Lansing — The 148 members of Michigan’s 98th Legislature convened for the first time Wednesday to ceremoniously take their oaths of office as legislative leaders pledged bipartisan cooperation.

The House unanimously elected Rep. Kevin Cotter, R-Mount Pleasant, the speaker, while Sen. Arlan Meekhof assumed the role of majority leader in the Senate after four years as floor leader.

The House of Representatives has 43 newly elected freshmen members who made their way to their seats before the new session began at noon, as required by the state constitution.

Rep. Lee Chatfield, R-Levering, said he was eager to learn of his committee assignments and get to work for his Emmet County constituents.

“I feel like a kid waiting for Christmas,” said Chatfiled, 26, who taught high school at a private Christian school in Burt Lake before winning a seat in the House last year.

Cotter succeeds former Rep.

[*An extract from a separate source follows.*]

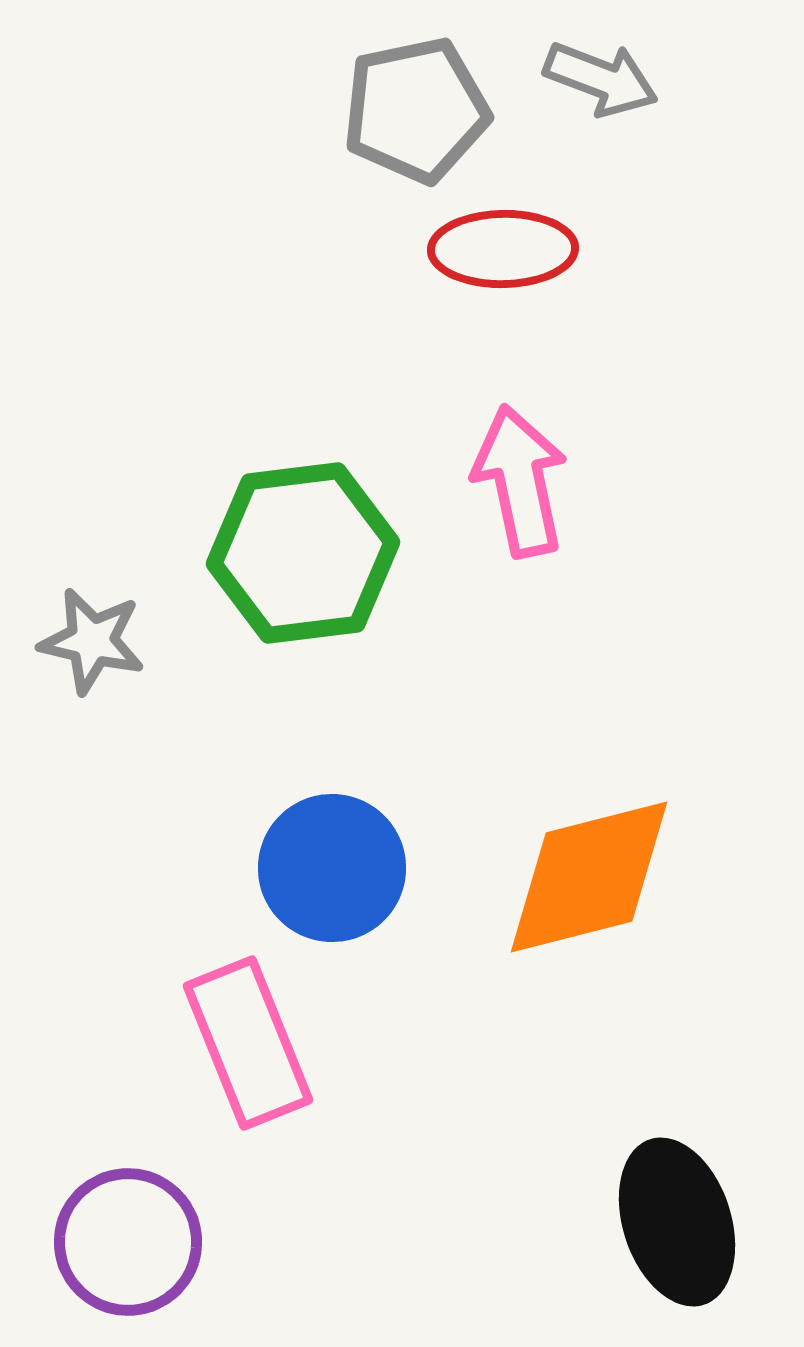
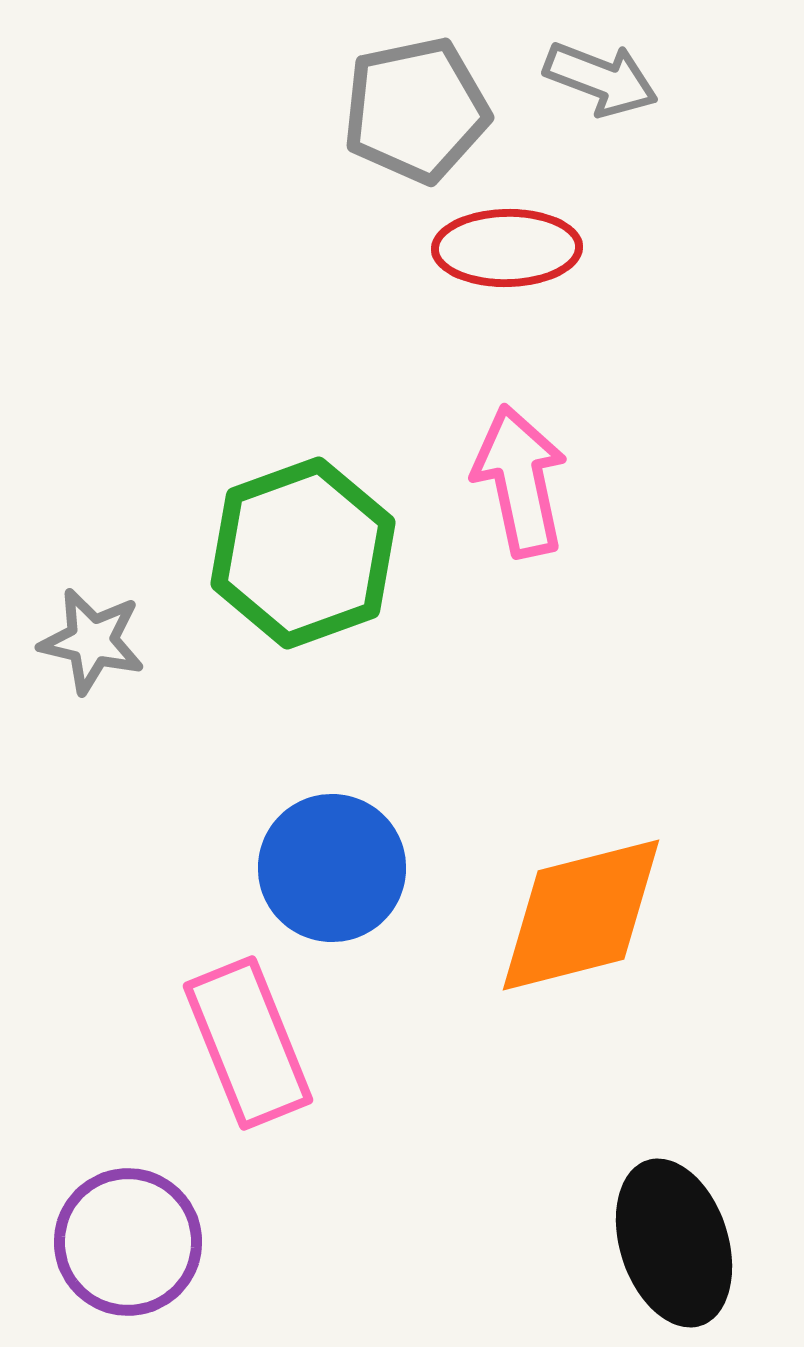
red ellipse: moved 4 px right, 1 px up
green hexagon: rotated 13 degrees counterclockwise
orange diamond: moved 8 px left, 38 px down
black ellipse: moved 3 px left, 21 px down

Jase Bolger of Marshall as speaker, but only has one two-year term to be in charge because of constitutional term limits.

“One thing is a certain that our time in this chamber will be short,” Cotter said.

Cotter had advice for the large freshman class that includes 26 Republicans and 17 Democrats.

“It would be a mistake to make assumptions about how politics is supposed to work or about who we’re supposed to work with,” he said.

Republicans hold a 67-43 majority in the House and a 27-11 super majority in the Senate, an improvement from the last terms.

In the Senate, the new Democratic leader said senators from opposing parties should not view the other as an enemy.

“Let’s try to hold on to these feelings of camaraderie and collegiality ... for the next four years,” said Senate Minority Leader Jim Ananich, D-Flint.

Michigan Supreme Court Chief Justice Robert Young Jr. administered the oath of office to all 110 House members and 38 senators in separate mass ceremonies.

The chief justice also shared his unsolicited advice for members of the legislative branch of state government.

“You ought to pay a lot of attention to the words you put into those statutes because we’re going to give them their plain and ordinary meaning,” Young told House members.

Speaking to senators, Young noted the physical separation between the Capitol and Michigan Hall of Justice, which houses the Supreme Court and Court of Appeals.

“Words matter — at least across the mall they do,” Young said.